PROVIDED INFORMATION:
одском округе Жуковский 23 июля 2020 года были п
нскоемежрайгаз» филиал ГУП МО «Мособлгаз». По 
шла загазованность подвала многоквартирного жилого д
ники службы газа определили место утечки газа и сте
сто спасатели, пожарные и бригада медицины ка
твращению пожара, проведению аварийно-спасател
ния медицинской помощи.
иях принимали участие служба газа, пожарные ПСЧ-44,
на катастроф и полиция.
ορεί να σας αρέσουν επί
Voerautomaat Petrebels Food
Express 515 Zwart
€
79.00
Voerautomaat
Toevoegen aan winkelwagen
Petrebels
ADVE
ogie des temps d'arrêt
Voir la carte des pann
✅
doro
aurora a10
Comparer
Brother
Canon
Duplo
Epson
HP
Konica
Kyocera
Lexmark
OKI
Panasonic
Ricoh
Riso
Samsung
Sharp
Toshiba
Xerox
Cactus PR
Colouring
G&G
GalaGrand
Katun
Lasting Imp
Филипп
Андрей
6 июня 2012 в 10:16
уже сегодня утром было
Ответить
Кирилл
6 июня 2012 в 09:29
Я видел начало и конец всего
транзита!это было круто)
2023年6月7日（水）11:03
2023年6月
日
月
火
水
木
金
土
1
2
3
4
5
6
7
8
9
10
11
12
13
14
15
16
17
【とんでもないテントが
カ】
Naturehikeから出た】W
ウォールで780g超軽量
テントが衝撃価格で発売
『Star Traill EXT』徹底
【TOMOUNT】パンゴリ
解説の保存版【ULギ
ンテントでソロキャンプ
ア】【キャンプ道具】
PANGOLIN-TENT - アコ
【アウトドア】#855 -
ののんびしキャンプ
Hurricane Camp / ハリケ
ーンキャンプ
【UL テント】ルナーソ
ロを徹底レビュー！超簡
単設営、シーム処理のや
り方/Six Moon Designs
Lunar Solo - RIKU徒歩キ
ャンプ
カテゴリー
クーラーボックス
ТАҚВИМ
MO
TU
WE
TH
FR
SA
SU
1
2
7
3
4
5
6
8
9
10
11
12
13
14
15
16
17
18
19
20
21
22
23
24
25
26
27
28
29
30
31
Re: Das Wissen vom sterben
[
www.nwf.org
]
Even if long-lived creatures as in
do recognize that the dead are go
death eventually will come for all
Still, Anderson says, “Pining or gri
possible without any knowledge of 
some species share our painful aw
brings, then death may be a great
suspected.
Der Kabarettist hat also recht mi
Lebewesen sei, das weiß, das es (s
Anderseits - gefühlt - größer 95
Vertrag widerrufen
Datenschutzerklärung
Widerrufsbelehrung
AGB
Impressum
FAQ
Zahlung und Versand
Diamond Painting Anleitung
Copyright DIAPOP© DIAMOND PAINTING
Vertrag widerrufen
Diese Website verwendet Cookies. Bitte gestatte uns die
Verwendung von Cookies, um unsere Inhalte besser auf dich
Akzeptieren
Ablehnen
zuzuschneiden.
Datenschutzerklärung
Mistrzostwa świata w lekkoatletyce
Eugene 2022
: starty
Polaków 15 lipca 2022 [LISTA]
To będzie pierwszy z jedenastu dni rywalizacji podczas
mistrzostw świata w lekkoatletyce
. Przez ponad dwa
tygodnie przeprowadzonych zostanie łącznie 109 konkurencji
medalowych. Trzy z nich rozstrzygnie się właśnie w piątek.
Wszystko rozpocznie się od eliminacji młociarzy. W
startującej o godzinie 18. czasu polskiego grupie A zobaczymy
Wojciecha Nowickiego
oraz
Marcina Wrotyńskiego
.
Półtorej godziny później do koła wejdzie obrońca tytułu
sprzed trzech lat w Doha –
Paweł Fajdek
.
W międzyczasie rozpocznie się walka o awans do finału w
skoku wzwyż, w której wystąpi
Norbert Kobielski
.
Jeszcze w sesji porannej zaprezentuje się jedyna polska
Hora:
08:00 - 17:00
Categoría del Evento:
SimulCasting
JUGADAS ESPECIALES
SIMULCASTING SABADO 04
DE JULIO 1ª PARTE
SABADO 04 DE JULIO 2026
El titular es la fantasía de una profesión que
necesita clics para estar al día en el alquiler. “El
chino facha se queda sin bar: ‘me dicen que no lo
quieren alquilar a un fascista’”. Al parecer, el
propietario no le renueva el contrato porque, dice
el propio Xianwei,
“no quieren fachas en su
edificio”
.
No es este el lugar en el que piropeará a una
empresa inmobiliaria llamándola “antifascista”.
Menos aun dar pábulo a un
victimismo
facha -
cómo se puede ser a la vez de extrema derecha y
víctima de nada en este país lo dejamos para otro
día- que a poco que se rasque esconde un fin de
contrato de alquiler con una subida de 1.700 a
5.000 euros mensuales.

WHAT THIS TASK INVOLVES: If a line above holds the word "este", copy it.

SOLUTION TO THIS TASK:
No es este el lugar en el que piropeará a una
víctima de nada en este país lo dejamos para otro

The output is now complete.